---- Provided entries

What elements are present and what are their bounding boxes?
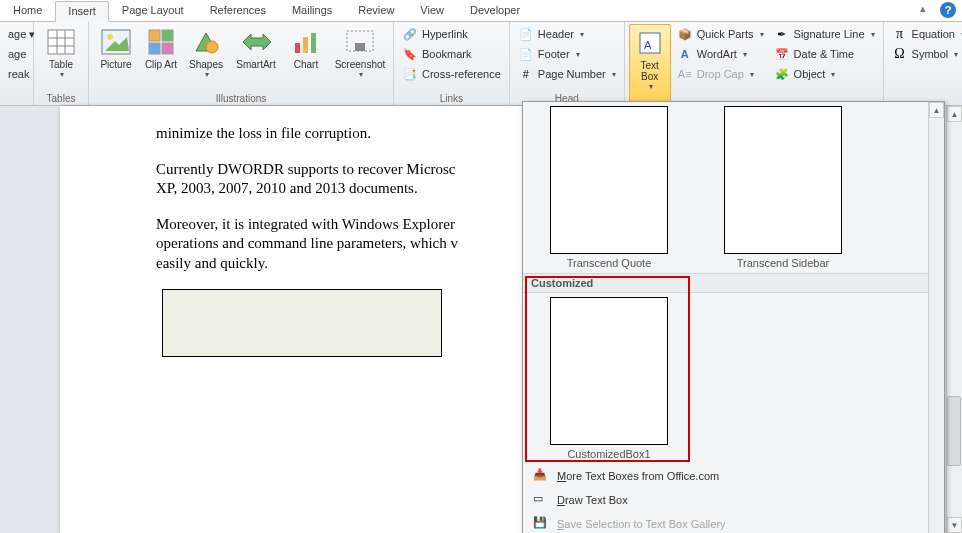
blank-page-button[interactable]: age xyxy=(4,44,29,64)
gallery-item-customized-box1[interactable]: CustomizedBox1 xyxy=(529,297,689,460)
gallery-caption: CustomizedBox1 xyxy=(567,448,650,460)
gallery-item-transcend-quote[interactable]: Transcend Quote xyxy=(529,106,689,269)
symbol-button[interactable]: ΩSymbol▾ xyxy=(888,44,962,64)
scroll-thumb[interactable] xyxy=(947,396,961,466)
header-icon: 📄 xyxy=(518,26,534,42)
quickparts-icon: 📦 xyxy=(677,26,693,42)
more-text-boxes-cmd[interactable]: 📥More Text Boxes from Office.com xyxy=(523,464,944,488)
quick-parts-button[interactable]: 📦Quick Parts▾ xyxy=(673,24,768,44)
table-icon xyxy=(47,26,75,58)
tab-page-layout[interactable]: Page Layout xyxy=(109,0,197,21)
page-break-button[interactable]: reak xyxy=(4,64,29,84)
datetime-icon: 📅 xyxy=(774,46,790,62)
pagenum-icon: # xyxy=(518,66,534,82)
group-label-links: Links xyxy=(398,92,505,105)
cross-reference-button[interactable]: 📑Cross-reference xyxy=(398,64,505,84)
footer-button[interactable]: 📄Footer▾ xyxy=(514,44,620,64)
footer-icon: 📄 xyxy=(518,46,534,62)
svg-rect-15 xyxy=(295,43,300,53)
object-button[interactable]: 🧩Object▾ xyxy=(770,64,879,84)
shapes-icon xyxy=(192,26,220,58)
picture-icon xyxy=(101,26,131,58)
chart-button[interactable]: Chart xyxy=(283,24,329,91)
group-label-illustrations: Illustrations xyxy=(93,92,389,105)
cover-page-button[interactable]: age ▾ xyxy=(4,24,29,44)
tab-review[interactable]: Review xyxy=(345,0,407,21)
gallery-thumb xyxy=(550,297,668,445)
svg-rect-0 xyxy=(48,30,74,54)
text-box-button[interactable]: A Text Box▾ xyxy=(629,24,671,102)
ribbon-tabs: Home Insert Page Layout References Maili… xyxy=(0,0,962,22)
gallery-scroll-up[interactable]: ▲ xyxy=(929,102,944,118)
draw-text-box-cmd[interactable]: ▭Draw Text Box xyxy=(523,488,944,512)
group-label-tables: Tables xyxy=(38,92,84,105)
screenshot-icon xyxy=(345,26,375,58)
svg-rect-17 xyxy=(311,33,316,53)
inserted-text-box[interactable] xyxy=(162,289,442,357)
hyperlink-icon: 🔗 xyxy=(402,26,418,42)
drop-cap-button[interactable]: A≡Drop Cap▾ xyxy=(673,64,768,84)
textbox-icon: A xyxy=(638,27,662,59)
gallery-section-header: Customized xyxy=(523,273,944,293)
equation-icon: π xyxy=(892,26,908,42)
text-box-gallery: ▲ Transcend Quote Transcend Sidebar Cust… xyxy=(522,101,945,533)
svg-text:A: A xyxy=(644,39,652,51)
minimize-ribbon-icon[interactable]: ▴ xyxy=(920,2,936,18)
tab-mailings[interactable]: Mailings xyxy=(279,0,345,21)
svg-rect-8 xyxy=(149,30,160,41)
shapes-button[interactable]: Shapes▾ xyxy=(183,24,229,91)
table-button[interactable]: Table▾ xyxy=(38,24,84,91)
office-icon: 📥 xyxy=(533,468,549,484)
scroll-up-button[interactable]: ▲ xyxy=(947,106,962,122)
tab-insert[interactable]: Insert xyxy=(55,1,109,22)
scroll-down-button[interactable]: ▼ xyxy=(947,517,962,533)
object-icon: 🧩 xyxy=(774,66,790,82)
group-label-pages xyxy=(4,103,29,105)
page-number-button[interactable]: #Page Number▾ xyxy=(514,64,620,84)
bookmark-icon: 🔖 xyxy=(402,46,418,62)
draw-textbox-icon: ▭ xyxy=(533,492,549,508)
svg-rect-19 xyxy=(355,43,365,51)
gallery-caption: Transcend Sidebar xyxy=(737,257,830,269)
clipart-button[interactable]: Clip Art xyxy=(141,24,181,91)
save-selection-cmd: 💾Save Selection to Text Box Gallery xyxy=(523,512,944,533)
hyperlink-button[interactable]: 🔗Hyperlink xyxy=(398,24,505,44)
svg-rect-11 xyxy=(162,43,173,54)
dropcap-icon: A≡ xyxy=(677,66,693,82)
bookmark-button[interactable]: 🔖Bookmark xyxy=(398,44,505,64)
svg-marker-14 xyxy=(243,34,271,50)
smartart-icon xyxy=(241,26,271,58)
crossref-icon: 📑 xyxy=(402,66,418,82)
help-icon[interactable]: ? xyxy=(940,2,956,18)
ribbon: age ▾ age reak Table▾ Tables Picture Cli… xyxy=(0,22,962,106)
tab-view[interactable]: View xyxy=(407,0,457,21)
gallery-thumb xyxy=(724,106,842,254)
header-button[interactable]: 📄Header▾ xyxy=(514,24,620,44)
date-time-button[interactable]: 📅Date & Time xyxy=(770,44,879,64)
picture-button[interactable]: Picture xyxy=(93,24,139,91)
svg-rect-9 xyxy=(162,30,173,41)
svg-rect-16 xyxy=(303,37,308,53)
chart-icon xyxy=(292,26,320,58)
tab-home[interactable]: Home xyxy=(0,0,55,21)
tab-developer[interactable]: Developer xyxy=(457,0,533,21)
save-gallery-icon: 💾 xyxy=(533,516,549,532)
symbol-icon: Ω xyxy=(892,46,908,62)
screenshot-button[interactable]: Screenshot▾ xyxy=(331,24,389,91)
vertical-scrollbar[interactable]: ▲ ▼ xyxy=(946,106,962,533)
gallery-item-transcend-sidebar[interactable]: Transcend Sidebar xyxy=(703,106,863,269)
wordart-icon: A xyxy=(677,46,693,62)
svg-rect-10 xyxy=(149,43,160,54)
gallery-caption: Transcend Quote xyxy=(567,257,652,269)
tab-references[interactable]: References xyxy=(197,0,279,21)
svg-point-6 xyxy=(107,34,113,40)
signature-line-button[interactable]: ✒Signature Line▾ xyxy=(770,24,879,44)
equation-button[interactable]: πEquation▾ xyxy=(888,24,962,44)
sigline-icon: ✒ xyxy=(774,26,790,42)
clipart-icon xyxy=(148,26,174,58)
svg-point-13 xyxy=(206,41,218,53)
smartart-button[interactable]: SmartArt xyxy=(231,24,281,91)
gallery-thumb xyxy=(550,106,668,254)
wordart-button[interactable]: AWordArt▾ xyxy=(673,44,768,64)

--------

▶ **Assigned task**: Output each record verbatim, but skip anything that is a picture.

▶ **Written solution**:
What elements are present and what are their bounding boxes?
blank-page-button[interactable]: age xyxy=(4,44,29,64)
gallery-item-customized-box1[interactable]: CustomizedBox1 xyxy=(529,297,689,460)
gallery-caption: CustomizedBox1 xyxy=(567,448,650,460)
gallery-item-transcend-quote[interactable]: Transcend Quote xyxy=(529,106,689,269)
symbol-button[interactable]: ΩSymbol▾ xyxy=(888,44,962,64)
scroll-thumb[interactable] xyxy=(947,396,961,466)
header-icon: 📄 xyxy=(518,26,534,42)
quickparts-icon: 📦 xyxy=(677,26,693,42)
more-text-boxes-cmd[interactable]: 📥More Text Boxes from Office.com xyxy=(523,464,944,488)
quick-parts-button[interactable]: 📦Quick Parts▾ xyxy=(673,24,768,44)
table-icon xyxy=(47,26,75,58)
tab-page-layout[interactable]: Page Layout xyxy=(109,0,197,21)
page-break-button[interactable]: reak xyxy=(4,64,29,84)
datetime-icon: 📅 xyxy=(774,46,790,62)
pagenum-icon: # xyxy=(518,66,534,82)
group-label-links: Links xyxy=(398,92,505,105)
cross-reference-button[interactable]: 📑Cross-reference xyxy=(398,64,505,84)
footer-button[interactable]: 📄Footer▾ xyxy=(514,44,620,64)
footer-icon: 📄 xyxy=(518,46,534,62)
svg-rect-15 xyxy=(295,43,300,53)
object-button[interactable]: 🧩Object▾ xyxy=(770,64,879,84)
shapes-icon xyxy=(192,26,220,58)
picture-icon xyxy=(101,26,131,58)
chart-button[interactable]: Chart xyxy=(283,24,329,91)
group-label-illustrations: Illustrations xyxy=(93,92,389,105)
cover-page-button[interactable]: age ▾ xyxy=(4,24,29,44)
tab-review[interactable]: Review xyxy=(345,0,407,21)
gallery-thumb xyxy=(550,297,668,445)
svg-rect-0 xyxy=(48,30,74,54)
text-box-button[interactable]: A Text Box▾ xyxy=(629,24,671,102)
ribbon-tabs: Home Insert Page Layout References Maili… xyxy=(0,0,962,22)
gallery-scroll-up[interactable]: ▲ xyxy=(929,102,944,118)
draw-text-box-cmd[interactable]: ▭Draw Text Box xyxy=(523,488,944,512)
group-label-tables: Tables xyxy=(38,92,84,105)
screenshot-icon xyxy=(345,26,375,58)
svg-rect-17 xyxy=(311,33,316,53)
inserted-text-box[interactable] xyxy=(162,289,442,357)
hyperlink-icon: 🔗 xyxy=(402,26,418,42)
drop-cap-button[interactable]: A≡Drop Cap▾ xyxy=(673,64,768,84)
textbox-icon: A xyxy=(638,27,662,59)
gallery-section-header: Customized xyxy=(523,273,944,293)
equation-icon: π xyxy=(892,26,908,42)
text-box-gallery: ▲ Transcend Quote Transcend Sidebar Cust… xyxy=(522,101,945,533)
svg-text:A: A xyxy=(644,39,652,51)
minimize-ribbon-icon[interactable]: ▴ xyxy=(920,2,936,18)
tab-mailings[interactable]: Mailings xyxy=(279,0,345,21)
svg-rect-8 xyxy=(149,30,160,41)
shapes-button[interactable]: Shapes▾ xyxy=(183,24,229,91)
table-button[interactable]: Table▾ xyxy=(38,24,84,91)
office-icon: 📥 xyxy=(533,468,549,484)
scroll-up-button[interactable]: ▲ xyxy=(947,106,962,122)
tab-insert[interactable]: Insert xyxy=(55,1,109,22)
scroll-down-button[interactable]: ▼ xyxy=(947,517,962,533)
object-icon: 🧩 xyxy=(774,66,790,82)
group-label-pages xyxy=(4,103,29,105)
page-number-button[interactable]: #Page Number▾ xyxy=(514,64,620,84)
bookmark-icon: 🔖 xyxy=(402,46,418,62)
draw-textbox-icon: ▭ xyxy=(533,492,549,508)
svg-rect-19 xyxy=(355,43,365,51)
gallery-caption: Transcend Sidebar xyxy=(737,257,830,269)
clipart-button[interactable]: Clip Art xyxy=(141,24,181,91)
save-selection-cmd: 💾Save Selection to Text Box Gallery xyxy=(523,512,944,533)
hyperlink-button[interactable]: 🔗Hyperlink xyxy=(398,24,505,44)
svg-rect-11 xyxy=(162,43,173,54)
dropcap-icon: A≡ xyxy=(677,66,693,82)
bookmark-button[interactable]: 🔖Bookmark xyxy=(398,44,505,64)
svg-marker-14 xyxy=(243,34,271,50)
smartart-icon xyxy=(241,26,271,58)
crossref-icon: 📑 xyxy=(402,66,418,82)
help-icon[interactable]: ? xyxy=(940,2,956,18)
ribbon: age ▾ age reak Table▾ Tables Picture Cli… xyxy=(0,22,962,106)
tab-view[interactable]: View xyxy=(407,0,457,21)
gallery-thumb xyxy=(724,106,842,254)
header-button[interactable]: 📄Header▾ xyxy=(514,24,620,44)
date-time-button[interactable]: 📅Date & Time xyxy=(770,44,879,64)
picture-button[interactable]: Picture xyxy=(93,24,139,91)
svg-rect-9 xyxy=(162,30,173,41)
svg-rect-16 xyxy=(303,37,308,53)
chart-icon xyxy=(292,26,320,58)
tab-home[interactable]: Home xyxy=(0,0,55,21)
tab-developer[interactable]: Developer xyxy=(457,0,533,21)
save-gallery-icon: 💾 xyxy=(533,516,549,532)
symbol-icon: Ω xyxy=(892,46,908,62)
screenshot-button[interactable]: Screenshot▾ xyxy=(331,24,389,91)
vertical-scrollbar[interactable]: ▲ ▼ xyxy=(946,106,962,533)
gallery-item-transcend-sidebar[interactable]: Transcend Sidebar xyxy=(703,106,863,269)
wordart-icon: A xyxy=(677,46,693,62)
svg-rect-10 xyxy=(149,43,160,54)
gallery-caption: Transcend Quote xyxy=(567,257,652,269)
tab-references[interactable]: References xyxy=(197,0,279,21)
svg-point-6 xyxy=(107,34,113,40)
signature-line-button[interactable]: ✒Signature Line▾ xyxy=(770,24,879,44)
equation-button[interactable]: πEquation▾ xyxy=(888,24,962,44)
sigline-icon: ✒ xyxy=(774,26,790,42)
clipart-icon xyxy=(148,26,174,58)
svg-point-13 xyxy=(206,41,218,53)
smartart-button[interactable]: SmartArt xyxy=(231,24,281,91)
gallery-thumb xyxy=(550,106,668,254)
wordart-button[interactable]: AWordArt▾ xyxy=(673,44,768,64)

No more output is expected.